_Task_
What you return should be the full listing, exactly as given.

::: Record extracts

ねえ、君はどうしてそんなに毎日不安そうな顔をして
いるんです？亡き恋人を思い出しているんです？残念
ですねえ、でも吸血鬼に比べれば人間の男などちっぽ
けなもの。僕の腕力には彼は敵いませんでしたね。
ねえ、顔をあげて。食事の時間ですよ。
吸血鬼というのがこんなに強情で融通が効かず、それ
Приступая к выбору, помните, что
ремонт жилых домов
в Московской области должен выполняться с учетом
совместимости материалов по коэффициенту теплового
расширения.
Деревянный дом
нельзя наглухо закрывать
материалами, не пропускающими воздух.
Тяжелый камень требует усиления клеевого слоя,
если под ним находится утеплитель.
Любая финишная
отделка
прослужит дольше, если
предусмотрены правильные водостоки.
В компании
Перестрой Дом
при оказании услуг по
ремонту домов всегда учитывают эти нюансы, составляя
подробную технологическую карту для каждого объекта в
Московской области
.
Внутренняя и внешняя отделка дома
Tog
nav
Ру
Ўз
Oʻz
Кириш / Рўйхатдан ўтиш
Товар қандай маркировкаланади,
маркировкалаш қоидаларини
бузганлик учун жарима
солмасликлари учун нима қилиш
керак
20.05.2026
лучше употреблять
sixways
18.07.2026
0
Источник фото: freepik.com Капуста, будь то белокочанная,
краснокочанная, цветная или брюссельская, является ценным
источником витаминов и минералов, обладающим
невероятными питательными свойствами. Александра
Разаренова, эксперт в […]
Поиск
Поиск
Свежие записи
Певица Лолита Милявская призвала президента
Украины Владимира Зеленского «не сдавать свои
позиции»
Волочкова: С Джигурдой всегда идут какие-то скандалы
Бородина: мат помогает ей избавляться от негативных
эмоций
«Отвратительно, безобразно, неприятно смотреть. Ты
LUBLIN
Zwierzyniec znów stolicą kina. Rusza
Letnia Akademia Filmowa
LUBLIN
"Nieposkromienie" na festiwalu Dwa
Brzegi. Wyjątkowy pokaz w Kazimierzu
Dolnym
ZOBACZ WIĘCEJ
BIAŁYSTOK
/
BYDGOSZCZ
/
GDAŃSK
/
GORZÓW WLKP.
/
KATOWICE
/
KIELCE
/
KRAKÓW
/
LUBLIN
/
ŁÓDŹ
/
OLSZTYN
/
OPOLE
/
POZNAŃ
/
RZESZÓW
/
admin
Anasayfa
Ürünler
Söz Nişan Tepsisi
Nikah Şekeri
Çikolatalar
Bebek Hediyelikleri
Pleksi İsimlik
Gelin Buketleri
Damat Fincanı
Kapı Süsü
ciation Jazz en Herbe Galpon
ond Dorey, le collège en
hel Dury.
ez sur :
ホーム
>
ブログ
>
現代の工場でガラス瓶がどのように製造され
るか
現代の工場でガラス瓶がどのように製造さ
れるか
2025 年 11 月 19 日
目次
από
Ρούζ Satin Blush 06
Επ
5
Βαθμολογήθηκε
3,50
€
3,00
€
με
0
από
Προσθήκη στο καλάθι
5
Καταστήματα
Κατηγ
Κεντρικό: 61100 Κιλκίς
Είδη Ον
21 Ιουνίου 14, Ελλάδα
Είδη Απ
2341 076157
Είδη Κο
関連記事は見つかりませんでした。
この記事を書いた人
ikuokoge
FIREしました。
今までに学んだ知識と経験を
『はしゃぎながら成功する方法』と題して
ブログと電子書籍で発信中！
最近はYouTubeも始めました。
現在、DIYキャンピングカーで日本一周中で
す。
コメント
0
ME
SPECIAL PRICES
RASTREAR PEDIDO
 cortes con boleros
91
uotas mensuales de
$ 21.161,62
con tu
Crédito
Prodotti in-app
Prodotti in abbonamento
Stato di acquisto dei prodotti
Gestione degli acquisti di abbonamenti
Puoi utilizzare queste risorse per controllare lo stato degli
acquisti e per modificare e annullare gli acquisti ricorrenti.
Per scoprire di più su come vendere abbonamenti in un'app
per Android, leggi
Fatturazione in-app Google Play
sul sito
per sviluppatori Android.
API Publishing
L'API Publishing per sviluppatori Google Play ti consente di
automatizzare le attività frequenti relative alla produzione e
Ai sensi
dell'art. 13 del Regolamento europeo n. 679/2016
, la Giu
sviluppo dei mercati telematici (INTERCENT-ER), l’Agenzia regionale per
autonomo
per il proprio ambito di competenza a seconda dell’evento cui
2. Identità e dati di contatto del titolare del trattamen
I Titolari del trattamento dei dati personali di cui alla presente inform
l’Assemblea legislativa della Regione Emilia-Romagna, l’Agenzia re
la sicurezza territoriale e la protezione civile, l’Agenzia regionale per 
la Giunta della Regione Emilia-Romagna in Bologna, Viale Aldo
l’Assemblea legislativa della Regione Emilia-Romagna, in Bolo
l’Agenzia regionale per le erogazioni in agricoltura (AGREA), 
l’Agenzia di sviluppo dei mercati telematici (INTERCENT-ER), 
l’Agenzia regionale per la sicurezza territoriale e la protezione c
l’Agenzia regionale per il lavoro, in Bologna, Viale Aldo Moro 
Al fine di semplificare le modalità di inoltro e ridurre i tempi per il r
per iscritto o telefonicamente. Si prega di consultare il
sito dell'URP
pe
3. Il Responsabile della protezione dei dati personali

::::::

_Output for this exercise_
ねえ、君はどうしてそんなに毎日不安そうな顔をして
いるんです？亡き恋人を思い出しているんです？残念
ですねえ、でも吸血鬼に比べれば人間の男などちっぽ
けなもの。僕の腕力には彼は敵いませんでしたね。
ねえ、顔をあげて。食事の時間ですよ。
吸血鬼というのがこんなに強情で融通が効かず、それ
Приступая к выбору, помните, что
ремонт жилых домов
в Московской области должен выполняться с учетом
совместимости материалов по коэффициенту теплового
расширения.
Деревянный дом
нельзя наглухо закрывать
материалами, не пропускающими воздух.
Тяжелый камень требует усиления клеевого слоя,
если под ним находится утеплитель.
Любая финишная
отделка
прослужит дольше, если
предусмотрены правильные водостоки.
В компании
Перестрой Дом
при оказании услуг по
ремонту домов всегда учитывают эти нюансы, составляя
подробную технологическую карту для каждого объекта в
Московской области
.
Внутренняя и внешняя отделка дома
Tog
nav
Ру
Ўз
Oʻz
Кириш / Рўйхатдан ўтиш
Товар қандай маркировкаланади,
маркировкалаш қоидаларини
бузганлик учун жарима
солмасликлари учун нима қилиш
керак
20.05.2026
лучше употреблять
sixways
18.07.2026
0
Источник фото: freepik.com Капуста, будь то белокочанная,
краснокочанная, цветная или брюссельская, является ценным
источником витаминов и минералов, обладающим
невероятными питательными свойствами. Александра
Разаренова, эксперт в […]
Поиск
Поиск
Свежие записи
Певица Лолита Милявская призвала президента
Украины Владимира Зеленского «не сдавать свои
позиции»
Волочкова: С Джигурдой всегда идут какие-то скандалы
Бородина: мат помогает ей избавляться от негативных
эмоций
«Отвратительно, безобразно, неприятно смотреть. Ты
LUBLIN
Zwierzyniec znów stolicą kina. Rusza
Letnia Akademia Filmowa
LUBLIN
"Nieposkromienie" na festiwalu Dwa
Brzegi. Wyjątkowy pokaz w Kazimierzu
Dolnym
ZOBACZ WIĘCEJ
BIAŁYSTOK
/
BYDGOSZCZ
/
GDAŃSK
/
GORZÓW WLKP.
/
KATOWICE
/
KIELCE
/
KRAKÓW
/
LUBLIN
/
ŁÓDŹ
/
OLSZTYN
/
OPOLE
/
POZNAŃ
/
RZESZÓW
/
admin
Anasayfa
Ürünler
Söz Nişan Tepsisi
Nikah Şekeri
Çikolatalar
Bebek Hediyelikleri
Pleksi İsimlik
Gelin Buketleri
Damat Fincanı
Kapı Süsü
ciation Jazz en Herbe Galpon
ond Dorey, le collège en
hel Dury.
ez sur :
ホーム
>
ブログ
>
現代の工場でガラス瓶がどのように製造され
るか
現代の工場でガラス瓶がどのように製造さ
れるか
2025 年 11 月 19 日
目次
από
Ρούζ Satin Blush 06
Επ
5
Βαθμολογήθηκε
3,50
€
3,00
€
με
0
από
Προσθήκη στο καλάθι
5
Καταστήματα
Κατηγ
Κεντρικό: 61100 Κιλκίς
Είδη Ον
21 Ιουνίου 14, Ελλάδα
Είδη Απ
2341 076157
Είδη Κο
関連記事は見つかりませんでした。
この記事を書いた人
ikuokoge
FIREしました。
今までに学んだ知識と経験を
『はしゃぎながら成功する方法』と題して
ブログと電子書籍で発信中！
最近はYouTubeも始めました。
現在、DIYキャンピングカーで日本一周中で
す。
コメント
0
ME
SPECIAL PRICES
RASTREAR PEDIDO
 cortes con boleros
91
uotas mensuales de
$ 21.161,62
con tu
Crédito
Prodotti in-app
Prodotti in abbonamento
Stato di acquisto dei prodotti
Gestione degli acquisti di abbonamenti
Puoi utilizzare queste risorse per controllare lo stato degli
acquisti e per modificare e annullare gli acquisti ricorrenti.
Per scoprire di più su come vendere abbonamenti in un'app
per Android, leggi
Fatturazione in-app Google Play
sul sito
per sviluppatori Android.
API Publishing
L'API Publishing per sviluppatori Google Play ti consente di
automatizzare le attività frequenti relative alla produzione e
Ai sensi
dell'art. 13 del Regolamento europeo n. 679/2016
, la Giu
sviluppo dei mercati telematici (INTERCENT-ER), l’Agenzia regionale per
autonomo
per il proprio ambito di competenza a seconda dell’evento cui
2. Identità e dati di contatto del titolare del trattamen
I Titolari del trattamento dei dati personali di cui alla presente inform
l’Assemblea legislativa della Regione Emilia-Romagna, l’Agenzia re
la sicurezza territoriale e la protezione civile, l’Agenzia regionale per 
la Giunta della Regione Emilia-Romagna in Bologna, Viale Aldo
l’Assemblea legislativa della Regione Emilia-Romagna, in Bolo
l’Agenzia regionale per le erogazioni in agricoltura (AGREA), 
l’Agenzia di sviluppo dei mercati telematici (INTERCENT-ER), 
l’Agenzia regionale per la sicurezza territoriale e la protezione c
l’Agenzia regionale per il lavoro, in Bologna, Viale Aldo Moro 
Al fine di semplificare le modalità di inoltro e ridurre i tempi per il r
per iscritto o telefonicamente. Si prega di consultare il
sito dell'URP
pe
3. Il Responsabile della protezione dei dati personali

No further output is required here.